Maybe faith isn’t just silent obedience to authoritative voices. Parts of Abraham’s story show us that faith is setting out for an unknown destination, looking to the stars for a perspective larger than our individual lives, and envisioning a future on this planet for generations after us.
Maybe faith isn’t just the steadfast belief admonished by Paul—the white-knuckled, full-throated insistence that Jesus rose from the dead two thousand years ago. Maybe faith, as we see in today’s gospel, is reaching out to touch Jesus in the hope that he can make us whole. Maybe faith is the confidence that the world could be a more hospitable place than it is right now. Maybe faith, or placing trust in Jesus Christ, is the feeling that some risks are worth taking, whether the outcome is success or failure.

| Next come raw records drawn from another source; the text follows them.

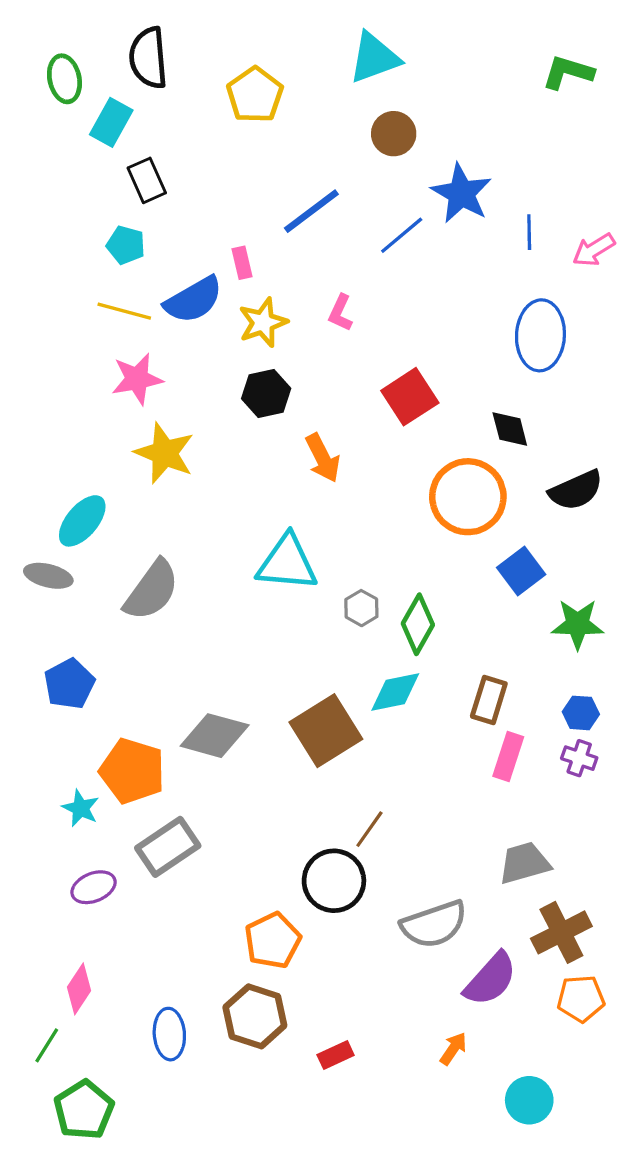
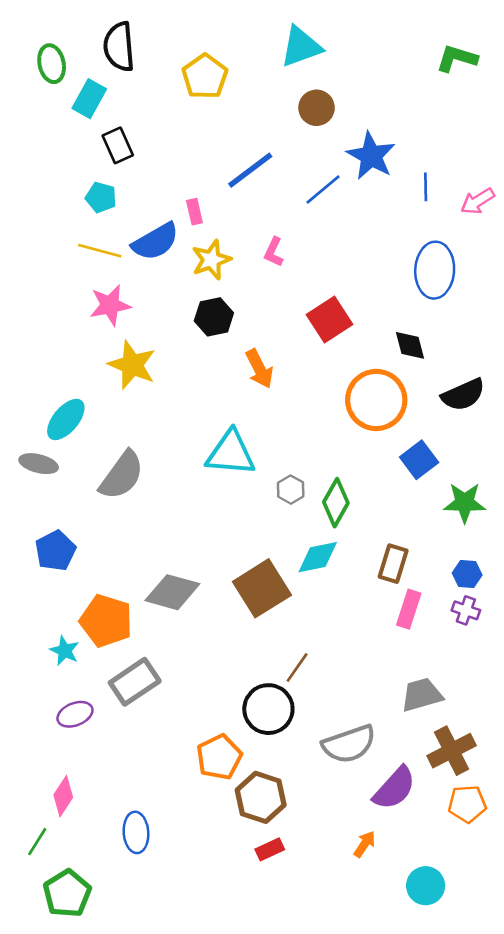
brown hexagon: (255, 1016) -> (261, 797), moved

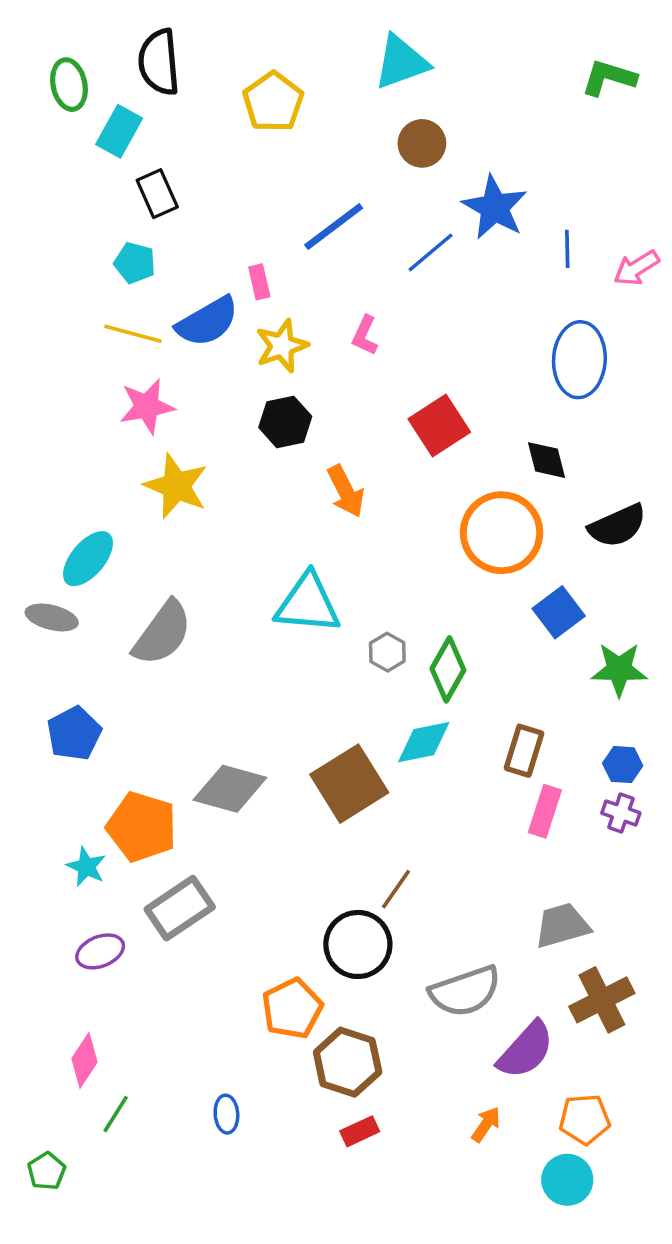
orange pentagon: (467, 804) -> (585, 1119), moved
blue ellipse: (136, 832) -> (226, 1114), moved, size x0.7
green line: (37, 842) -> (116, 1114), moved
green pentagon: (67, 893) -> (46, 1171), moved, size x0.6

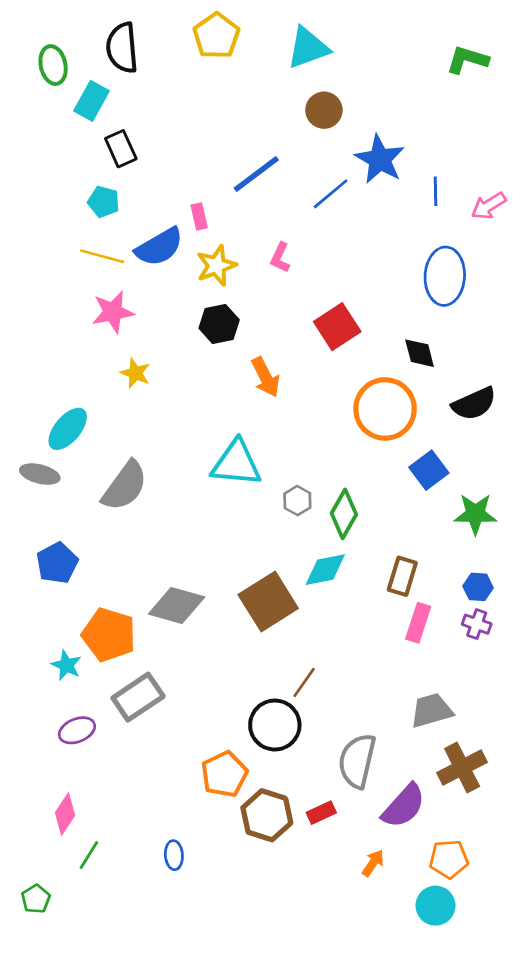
yellow pentagon: (273, 102) -> (216, 36), moved
yellow star: (176, 486) -> (135, 373), size x0.6
gray semicircle: (465, 991) -> (357, 761), turned 122
red rectangle: (360, 1131) -> (321, 813), moved

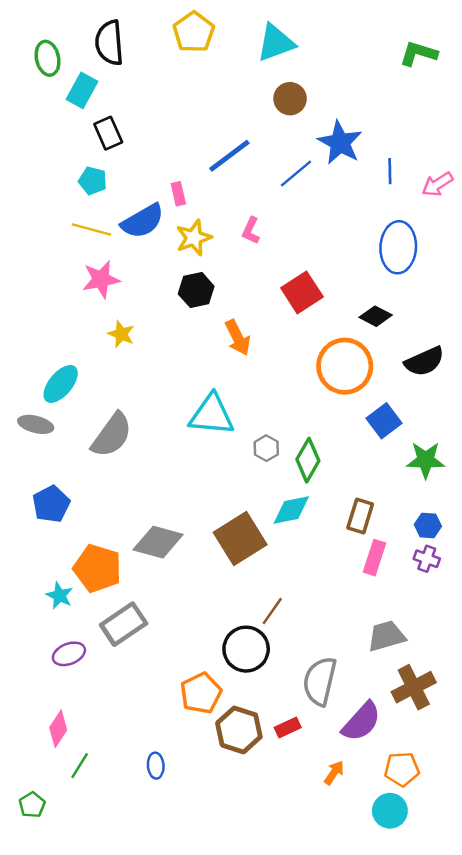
black diamond: (420, 353) -> (376, 316), turned -48

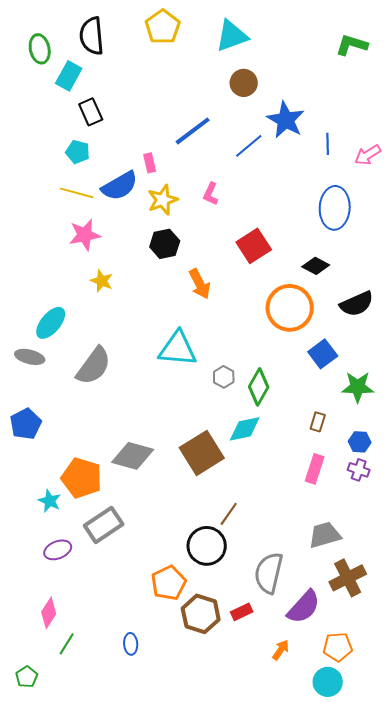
blue pentagon: (51, 504) -> (26, 424), moved
brown rectangle: (360, 516) -> (318, 422), moved, size x0.7

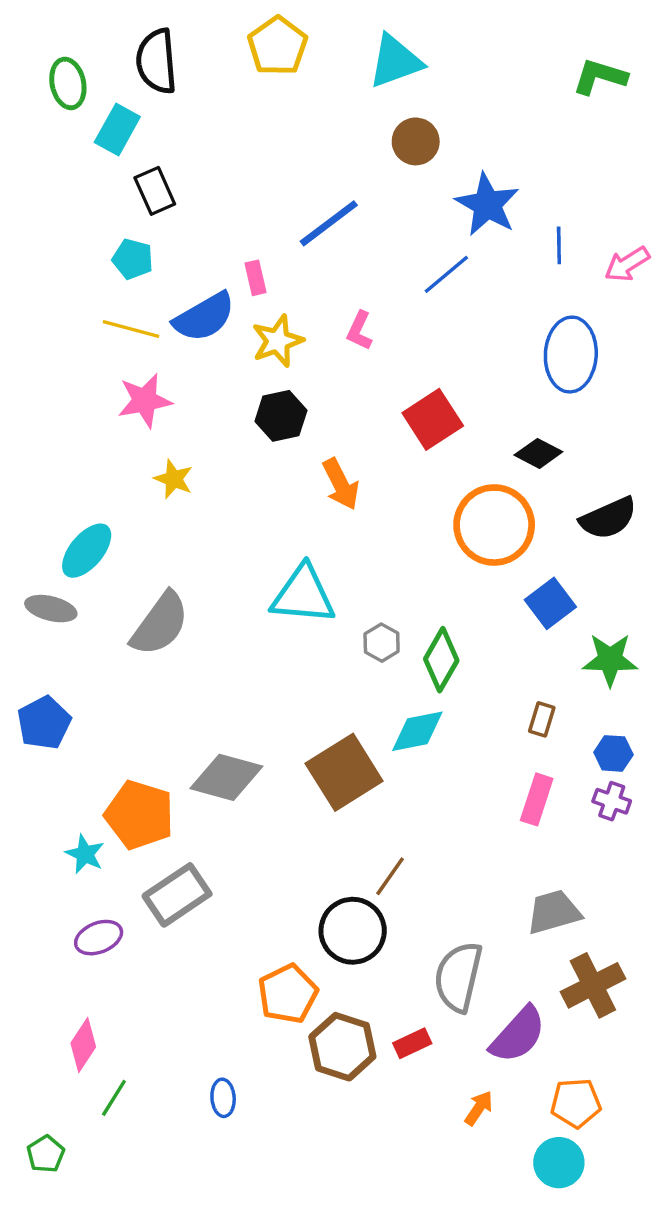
blue line: (249, 146) -> (446, 274), moved

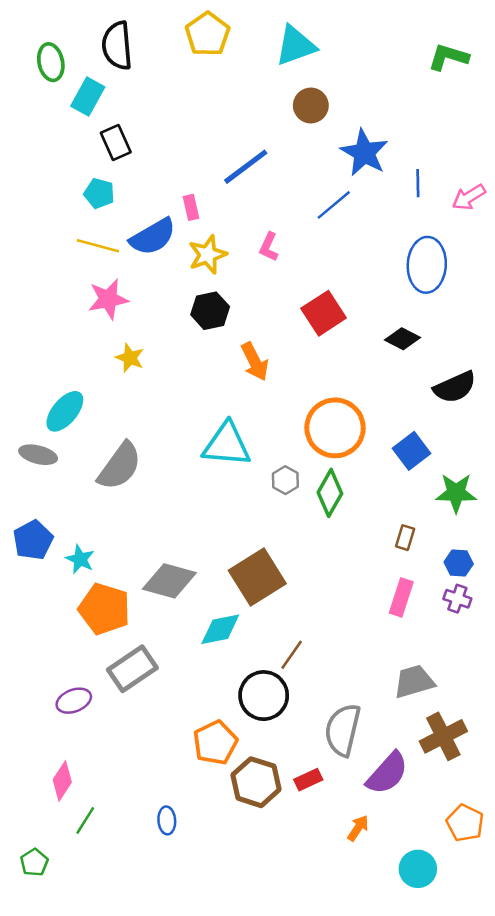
orange circle: (494, 525) -> (335, 428), moved
cyan diamond: (417, 731) -> (220, 629), moved
cyan star: (85, 854) -> (80, 559), moved
orange pentagon: (576, 1103) -> (465, 823), moved, turned 30

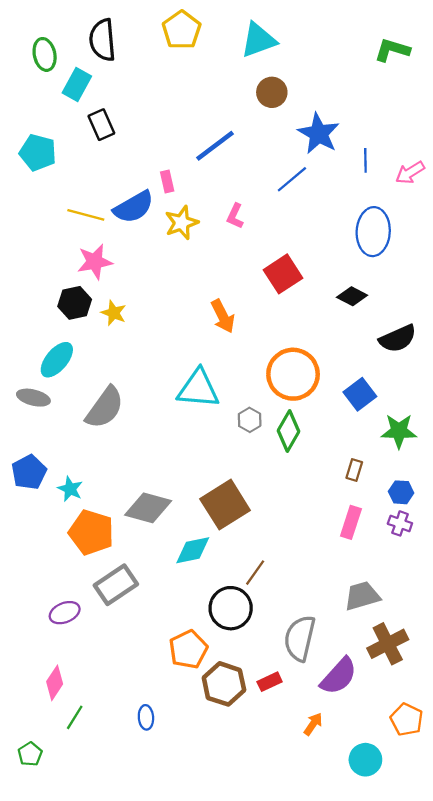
cyan pentagon: (99, 193) -> (38, 152), moved, size x1.4
black hexagon: (210, 311) -> (75, 303), moved

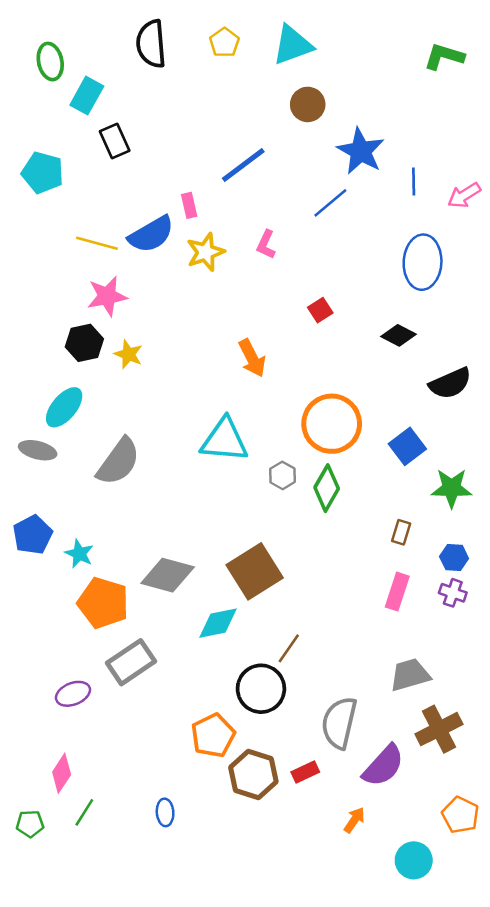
yellow pentagon: (182, 30) -> (224, 43), moved, size x0.7
black semicircle: (102, 40) -> (151, 44), moved
red square: (283, 274) -> (320, 310), size x0.6
green pentagon: (30, 754) -> (30, 824), moved, turned 30

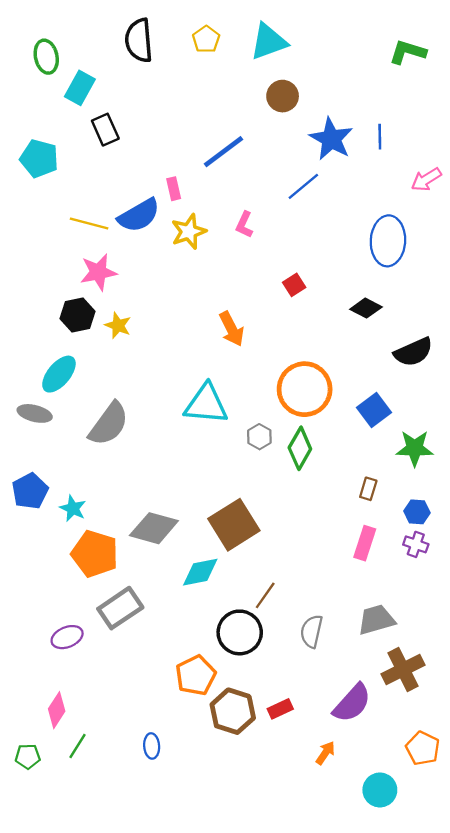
blue line: (414, 181) -> (380, 137), moved
gray semicircle: (339, 723) -> (312, 631), moved, size x0.7

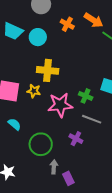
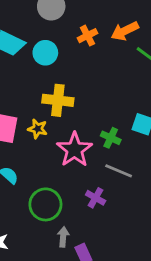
orange arrow: (93, 20) -> (125, 31), turned 120
orange cross: (67, 24) -> (88, 36), turned 32
pink star: (60, 105) -> (75, 150), turned -30

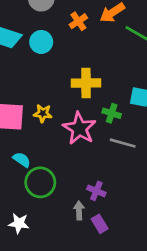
yellow cross: (58, 100) -> (86, 83), moved
purple cross: (96, 198) -> (96, 191), moved
green circle: (45, 204) -> (40, 182), moved

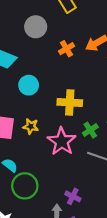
cyan circle: (41, 42) -> (29, 85), moved
green cross: (112, 113) -> (90, 130), turned 35

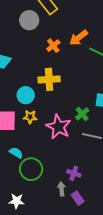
gray circle: (36, 27) -> (29, 20), moved
cyan circle: (29, 85) -> (26, 95), moved
yellow cross: (70, 102) -> (49, 79), moved

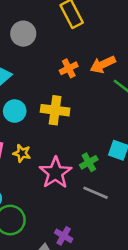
gray circle: (29, 20) -> (23, 34), moved
cyan circle: (26, 95) -> (15, 111), moved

Maybe faith is letting go of things we think we’re so sure about.
I believe that Jesus came not to confirm our paradigms, but to blow our minds. The God of Abraham, and the God of Jesus, invites us to see the world from another perspective—beyond the paradigm that says we can use certain virtues to secure permanent rewards. This God beckons us instead to trust that whether the blessings of our lives are as glistening and innumerable as Abraham’s, or hidden from our perception like the sun and the stars when viewed from the planet Venus, we are each a cherished part of the cosmos that belongs wholly to God.